The optional/premium tier describes environments for advanced applications and sim-to-real workflows:

• Edge devices: NVIDIA Jetson platforms (such as Orin Nano or Orin NX) for deployment to resource-constrained environments, described as illustrative examples only
• Sensors: Depth cameras (such as Intel RealSense series), IMUs, and microphones for perception and interaction, described as illustrative examples only
• Robots: Humanoid or quadruped platforms for potential physical applications, described as illustrative examples only

This tier is explicitly optional and represents advanced applications beyond the core curriculum. Physical hardware is not required for course completion, and these represent extensions for readers interested in sim-to-real experimentation and edge deployment scenarios.

Cloud and Remote Execution Equivalence

Cloud-based GPU environments serve as valid alternatives to local machines. Simulation-first workflows are fully supported in cloud environments, providing equivalent functionality to local setups at a conceptual level.

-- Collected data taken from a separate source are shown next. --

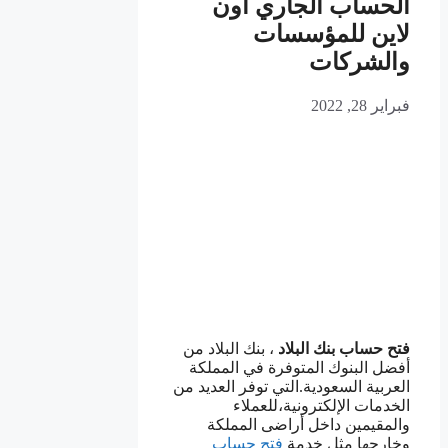
الحساب الجاري اون
لاين للمؤسسات
والشركات
فبراير 28, 2022
فتح حساب بنك البلاد
، بنك البلاد من
أفضل البنوك المتوفرة في المملكة
العربية السعودية.التي توفر العديد من
الخدمات الإلكترونية،للعملاء
والمقيمين داخل أراضى المملكة
وخارجها مثل خدمة
فتح حساب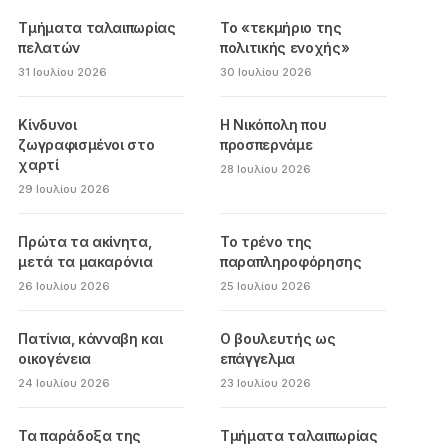
Τμήματα ταλαιπωρίας
Το «τεκμήριο της
πελατών
πολιτικής ενοχής»
31 Ιουλίου 2026
30 Ιουλίου 2026
Κίνδυνοι
Η Νικόπολη που
ζωγραφισμένοι στο
προσπερνάμε
χαρτί
28 Ιουλίου 2026
29 Ιουλίου 2026
Πρώτα τα ακίνητα,
Το τρένο της
μετά τα μακαρόνια
παραπληροφόρησης
26 Ιουλίου 2026
25 Ιουλίου 2026
Πατίνια, κάνναβη και
Ο βουλευτής ως
οικογένεια
επάγγελμα
24 Ιουλίου 2026
23 Ιουλίου 2026
Τα παράδοξα της
Τμήματα ταλαιπωρίας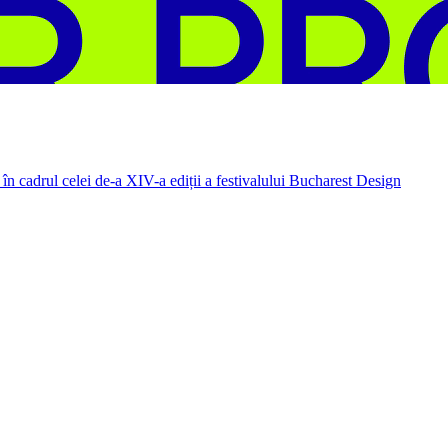
în cadrul celei de-a XIV-a ediții a festivalului Bucharest Design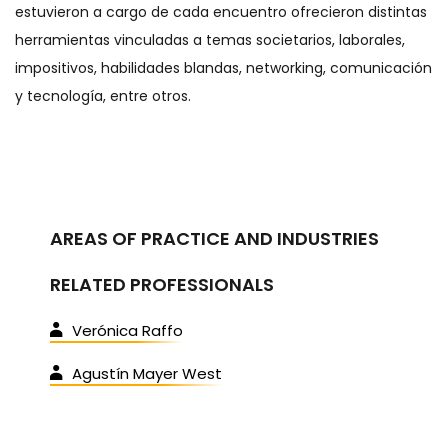
estuvieron a cargo de cada encuentro ofrecieron distintas
herramientas vinculadas a temas societarios, laborales,
impositivos, habilidades blandas, networking, comunicación
y tecnología, entre otros.
AREAS OF PRACTICE AND INDUSTRIES
RELATED PROFESSIONALS
Verónica Raffo
Agustín Mayer West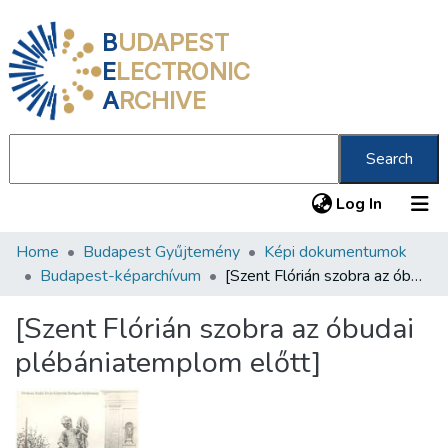
B
UDAPEST
E
LECTRONIC
A
RCHIVE
Search
(current
Log In
Home
Budapest Gyűjtemény
Képi dokumentumok
Communities & Collections
Budapest-képarchívum
[Szent Flórián szobra az óbudai plébániatemplom előtt]
All of DSpace
[Szent Flórián szobra az óbudai
Statistics
plébániatemplom előtt]
About us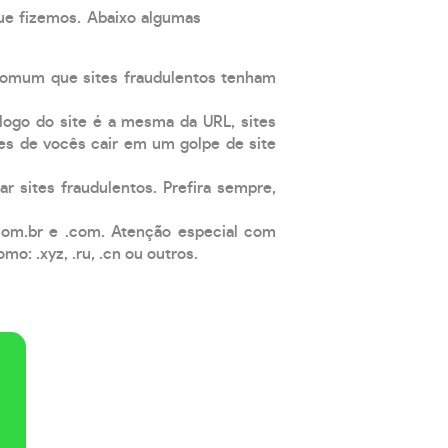
que fizemos. Abaixo algumas
comum que sites fraudulentos tenham
 logo do site é a mesma da URL, sites
es de vocês cair em um golpe de site
ar sites fraudulentos. Prefira sempre,
com.br e .com. Atenção especial com
: .xyz, .ru, .cn ou outros.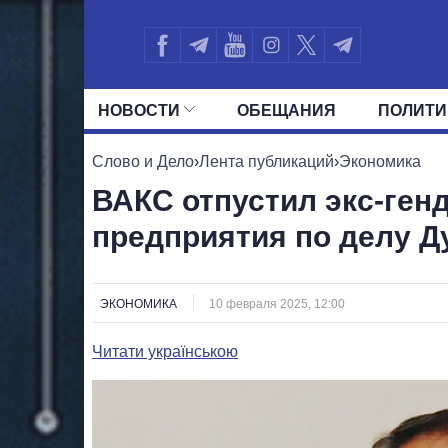
НОВОСТИ
ОБЕЩАНИЯ
ПОЛИТИ
ВСЕ ПОЛИТИКИ
ПРЕЗИДЕНТ И ОФ
Слово и Дело
›
Лента публикаций
›
Экономика
ВАКС отпустил экс-ген
предприятия по делу Д
ЭКОНОМИКА
10 февраля 2025, 12:00
Читати українською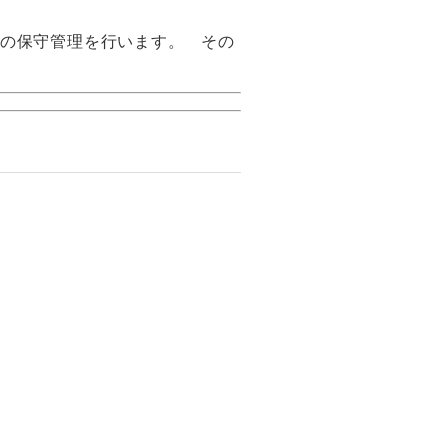
の保守管理を行います。 その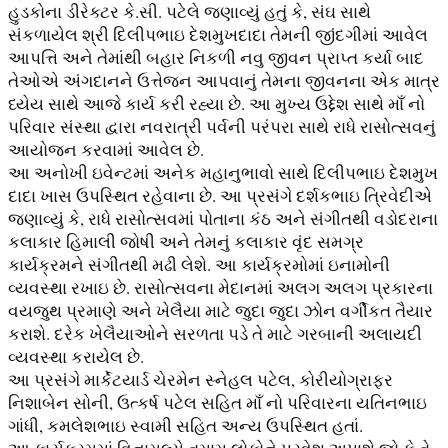
હુડકોના ડીરેક્ટર કે.સી. પટેલે જણાવ્યું હતું કે, સંઘ સાથે
સંકળાયેલ શ્રી દિલીપભાઇ દેશમુખદાદા તેમની જીંદગીમાં આવેલ
આપત્તિ અને તેમાંથી બહાર નિકળી નવુ જીવન પ્રાપ્ત કર્યા બાદ
તેઓએ અંગદાનને ઉત્તેજન આપવાનું તેમના જીવનના એક માત્ર
ધ્યેય સાથે આજે કાર્ય કરી રહ્યા છે. આ મુખ્ય ઉદ્દેશ સાથે માઁ નો
પરિવાર સંસ્થા દ્વારા નવરાત્રી પર્વની પરંપરા સાથે રાધે રાસોત્સવનું
આયોજન કરવામાં આવેલ છે.
આ અનોખી ઇવેન્ટમાં અનેક મહાનુભાવો સાથે દિલીપભાઇ દેશમુખ
દાદા ખાસ ઉપસ્થિત રહેવાના છે. આ પ્રસંગે દર્શકભાઇ ત્રિવેદીએ
જણાવ્યું કે, રાધે રાસોત્સવમાં પોતાના કંઠ અને સંગીતથી વડોદરાના
કલાકાર હિમાલી જોષી અને તેમનું કલાકાર વૃંદ સમગ્ર
કાર્યક્રમને સંગીતથી મઢી લેશે. આ કાર્યક્રમોમાં ઇનામોની
વ્યવસ્થા રખાઇ છે. રાસોત્સવના મેદાનમાં અલગ અલગ પ્રકારના
વયજુથ પ્રમાણે અને ખેલૈયા માટે જુદા જુદા ઝોન વર્ગીકત તૈયાર
કરાશે. દરેક ખેલૈયાઓને સરળતા પડે તે માટે ગરબાની અલાયદી
વ્યવસ્થા કરાયેલ છે.
આ પ્રસંગે માર્કેટયાર્ડ ચેરમેન સ્નેહલ પટેલ, કોરીયોગ્રાફર
નિશાબેન સોની, ઉત્કર્ષ પટેલ સહિત માઁ નો પરિવારના યતિનભાઇ
ગાંધી, કમલેશભાઇ સ્વામી સહિત અન્ય ઉપસ્થિત હતાં.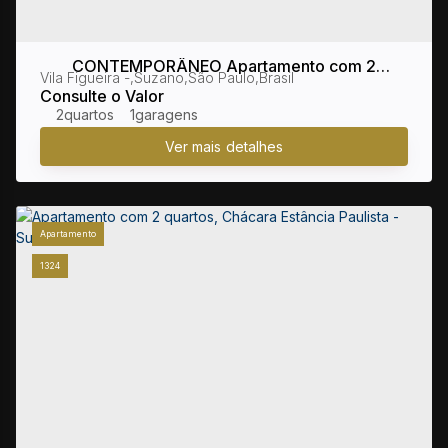
CONTEMPORÂNEO Apartamento com 2
Vila Figueira
,
Suzano
,
São Paulo
,
Brasil
quartos, Vila Figueira - Suzano
Consulte o Valor
2
1
Apartamento
1324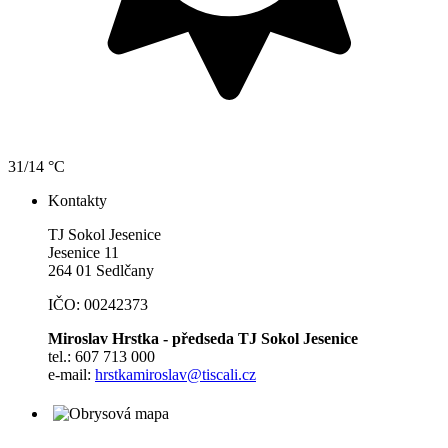
31/14 °C
Kontakty
TJ Sokol Jesenice
Jesenice 11
264 01 Sedlčany
IČO: 00242373
Miroslav Hrstka - předseda TJ Sokol Jesenice
tel.: 607 713 000
e-mail:
hrstkamiroslav@tiscali.cz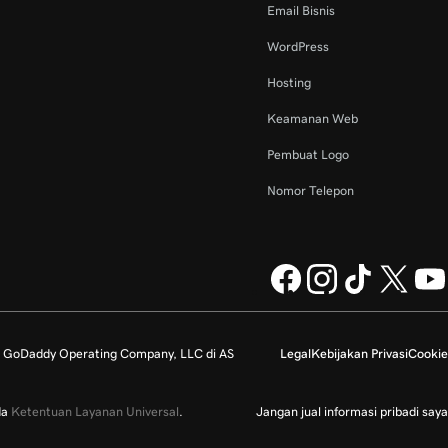
Email Bisnis
WordPress
Hosting
Keamanan Web
Pembuat Logo
Nomor Telepon
k GoDaddy Operating Company, LLC di AS
Legal
Kebijakan Privasi
Cookie
da
Ketentuan Layanan Universal
.
Jangan jual informasi pribadi saya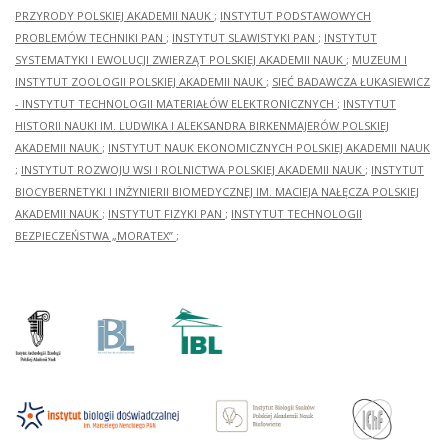
PRZYRODY POLSKIEJ AKADEMII NAUK
;
INSTYTUT PODSTAWOWYCH
PROBLEMÓW TECHNIKI PAN
;
INSTYTUT SLAWISTYKI PAN
;
INSTYTUT
SYSTEMATYKI I EWOLUCJI ZWIERZĄT POLSKIEJ AKADEMII NAUK
;
MUZEUM I
INSTYTUT ZOOLOGII POLSKIEJ AKADEMII NAUK
;
SIEĆ BADAWCZA ŁUKASIEWICZ
- INSTYTUT TECHNOLOGII MATERIAŁÓW ELEKTRONICZNYCH
;
INSTYTUT
HISTORII NAUKI IM. LUDWIKA I ALEKSANDRA BIRKENMAJERÓW POLSKIEJ
AKADEMII NAUK
;
INSTYTUT NAUK EKONOMICZNYCH POLSKIEJ AKADEMII NAUK
;
INSTYTUT ROZWOJU WSI I ROLNICTWA POLSKIEJ AKADEMII NAUK
;
INSTYTUT
BIOCYBERNETYKI I INŻYNIERII BIOMEDYCZNEJ IM. MACIEJA NAŁĘCZA POLSKIEJ
AKADEMII NAUK
;
INSTYTUT FIZYKI PAN
;
INSTYTUT TECHNOLOGII
BEZPIECZEŃSTWA „MORATEX”
;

Performance and latency considerations may exist in cloud environments, but these should not be considered blockers to completing the curriculum. Cloud options provide an alternative path for users without access to high-end local hardware, enabling access to the full range of computational capabilities needed for the course content.

Cloud execution environments can provide the necessary GPU resources for physics simulation, visual perception, and VLA workflows, allowing readers to engage with the full curriculum without local hardware investments.

Conceptual Architecture Overview

The computational architecture for robotics applications involves several key system roles:

• Simulation Systems: High-performance workstations for Isaac Sim, Gazebo, Unity, and training of LLM/VLA models
• Inference / AI Execution: Systems for executing AI models, including VLA processing and perception pipelines
• Sensing: Cameras, IMUs, and other perception hardware for collecting environmental data
• Actuation: Robot platforms for physical interaction and control

These roles represent functional categories rather than specific implementation requirements. Different computational environments may combine or distribute these roles differently while maintaining equivalent capabilities.

Limitations, Tradeoffs, and Warnings

Different computational environments present various tradeoffs and considerations:

• Local vs. Cloud Setups: Local machines offer lower latency and direct hardware control, while cloud environments provide scalable resources and eliminate hardware maintenance
• Local vs. Simulation Setups: Simulation environments enable rapid iteration and safe experimentation, while potential physical implementations provide real-world validation but introduce safety and debugging complexities
• Cloud vs. Physical Setups: Cloud simulation offers unlimited scalability but may introduce network latency when interfacing with physical systems

Resource constraints in edge environments may limit the complexity of AI models that can be deployed, requiring optimization techniques that differ from workstation-scale computing.

All tradeoffs should be considered as contextual factors in choosing computational environments rather than barriers to achieving learning objectives.

Summary and Reader Guidance

The hardware requirements are organized into three tiers:

• Tier 1: Minimum capabilities for basic engagement with book content
• Tier 2: Recommended capabilities for full simulation and perception workflows
• Tier 3: Optional capabilities for advanced physical AI applications

Hardware choice does not affect learning outcomes, as all core curriculum content remains accessible through simulation and cloud environments. Readers are encouraged to select computational environments based on their access and goals, with the assurance that all book content and assessments can be completed regardless of specific hardware choices.

The course materials are designed to be flexible with respect to execution environment, allowing readers to progress through the curriculum using the computational resources available to them.